◆ Collection entries ◆
########################################

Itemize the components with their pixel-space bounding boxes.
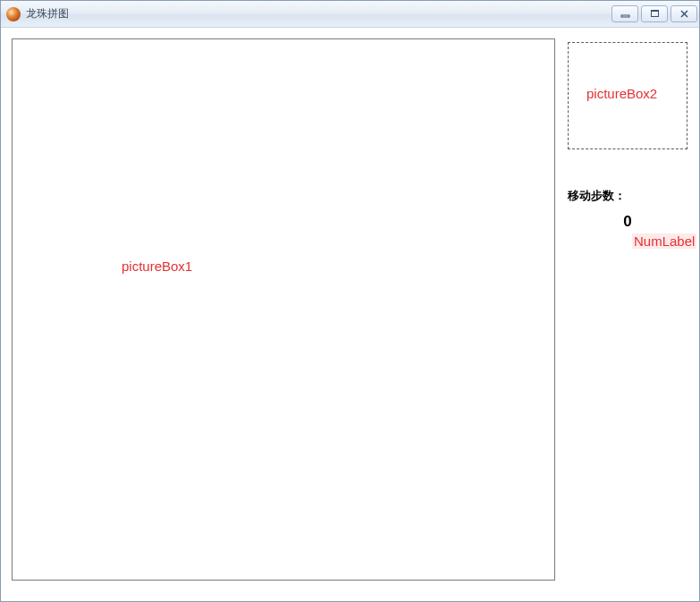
titlebar[interactable]: 龙珠拼图 (1, 1, 699, 28)
client-area: pictureBox1 pictureBox2 移动步数： 0 NumLabel (1, 28, 699, 601)
maximize-button[interactable] (641, 5, 668, 22)
window-controls (611, 5, 697, 22)
close-button[interactable] (670, 5, 697, 22)
minimize-button[interactable] (611, 5, 638, 22)
window-title: 龙珠拼图 (26, 6, 69, 21)
num-label: 0 (568, 213, 687, 231)
picturebox1[interactable] (12, 38, 555, 581)
app-window: 龙珠拼图 pictureBox1 pi (0, 0, 700, 602)
close-icon (679, 9, 690, 19)
minimize-icon (620, 9, 631, 19)
svg-rect-0 (621, 15, 629, 17)
app-icon (6, 7, 21, 21)
picturebox2[interactable] (568, 42, 687, 149)
numlabel-designer-label: NumLabel (632, 233, 696, 249)
title-left: 龙珠拼图 (6, 6, 69, 21)
move-steps-label: 移动步数： (568, 188, 626, 204)
maximize-icon (649, 9, 661, 19)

########################################

◆ DIRECTIONS FOR THIS TASK ◆
With the pictures omitted, the records above are to be repeated exactly.

◆ EXERCISE SOLUTION ◆
Itemize the components with their pixel-space bounding boxes.
titlebar[interactable]: 龙珠拼图 (1, 1, 699, 28)
client-area: pictureBox1 pictureBox2 移动步数： 0 NumLabel (1, 28, 699, 601)
maximize-button[interactable] (641, 5, 668, 22)
window-controls (611, 5, 697, 22)
close-button[interactable] (670, 5, 697, 22)
minimize-button[interactable] (611, 5, 638, 22)
window-title: 龙珠拼图 (26, 6, 69, 21)
num-label: 0 (568, 213, 687, 231)
picturebox1[interactable] (12, 38, 555, 581)
app-window: 龙珠拼图 pictureBox1 pi (0, 0, 700, 602)
close-icon (679, 9, 690, 19)
minimize-icon (620, 9, 631, 19)
svg-rect-0 (621, 15, 629, 17)
app-icon (6, 7, 21, 21)
picturebox2[interactable] (568, 42, 687, 149)
numlabel-designer-label: NumLabel (632, 233, 696, 249)
title-left: 龙珠拼图 (6, 6, 69, 21)
move-steps-label: 移动步数： (568, 188, 626, 204)
maximize-icon (649, 9, 661, 19)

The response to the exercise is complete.